Mit diesem zweiten Lockdown erneuert der Verbraucherverband UFC-Que Choisir seinen Appell an die Autoversicherer, die während des Lockdowns gesparten Beträge an die Versicherungsnehmer zurückzuzahlen, so France Inter.

Der Verbraucherverband schätzt, dass den Versicherten 2,2 Milliarden Euro an Auto- und Motorradbeiträgen erstattet werden müssen. Diese Überbezahlung hängt nach Angaben des Verbandes mit dem Rückgang des Verkehrs und der Zahl der Unfälle zusammen.

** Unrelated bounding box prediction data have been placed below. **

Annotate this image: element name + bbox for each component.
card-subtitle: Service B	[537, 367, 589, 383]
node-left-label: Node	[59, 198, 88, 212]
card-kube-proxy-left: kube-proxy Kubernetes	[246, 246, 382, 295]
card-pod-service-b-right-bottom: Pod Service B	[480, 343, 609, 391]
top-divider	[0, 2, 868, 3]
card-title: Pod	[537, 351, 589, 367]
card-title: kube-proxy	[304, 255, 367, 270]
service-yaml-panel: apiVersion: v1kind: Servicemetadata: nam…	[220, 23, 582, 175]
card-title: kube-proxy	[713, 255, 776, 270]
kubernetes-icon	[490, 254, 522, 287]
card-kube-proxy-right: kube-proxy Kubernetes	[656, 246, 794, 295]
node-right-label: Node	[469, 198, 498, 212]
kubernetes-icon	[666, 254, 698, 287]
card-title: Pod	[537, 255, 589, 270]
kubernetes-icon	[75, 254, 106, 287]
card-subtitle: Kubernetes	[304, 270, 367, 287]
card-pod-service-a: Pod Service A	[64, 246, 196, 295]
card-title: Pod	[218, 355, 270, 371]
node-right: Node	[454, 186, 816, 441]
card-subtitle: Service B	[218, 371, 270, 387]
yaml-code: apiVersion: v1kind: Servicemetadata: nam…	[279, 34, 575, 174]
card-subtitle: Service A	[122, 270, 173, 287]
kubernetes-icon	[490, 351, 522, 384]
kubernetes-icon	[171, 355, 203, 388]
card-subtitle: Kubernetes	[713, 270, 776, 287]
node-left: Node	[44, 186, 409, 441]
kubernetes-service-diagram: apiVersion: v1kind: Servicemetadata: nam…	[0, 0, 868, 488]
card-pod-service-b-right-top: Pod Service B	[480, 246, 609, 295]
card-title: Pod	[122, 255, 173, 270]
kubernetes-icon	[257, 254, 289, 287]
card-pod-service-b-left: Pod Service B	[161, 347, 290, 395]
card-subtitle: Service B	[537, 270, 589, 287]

Nach Angaben des Verbraucherverbands könnten die Versicherungsnehmer durchschnittlich 50 Euro sparen. “Von den 12 Hauptversicherern haben nur fünf Angebote für alle oder einen Teil ihrer Kunden gemacht”, sagt Matthieu Robin, der für die Studie beim UFC-Que Choisir verantwortlich ist. “Und die anderen, wie zum Beispiel Axa, Maaf, Crédit Agricole Assurances, Generali, Allianz oder Groupama, haben keiner Senkung der Prämienhöhe zugestimmt”.

Um die Verfahren zu erleichtern, stellt die Vereinigung den Versicherten ein Standardschreiben zur Verfügung, mit dem sie die Rückerstattung bei ihrer Versicherungsgesellschaft beantragen können.

“Die Tarife dürften im nächsten Jahr um durchschnittlich 1,5 bis 2% steigen, was insofern besonders nachteilig ist, als die Schadenquote tatsächlich deutlich gesunken ist”, bedauert auch Matthieu Robin.

Einige Versicherer haben inzwischen angekündigt, dass sie ihre Tarife nicht erhöhen werden.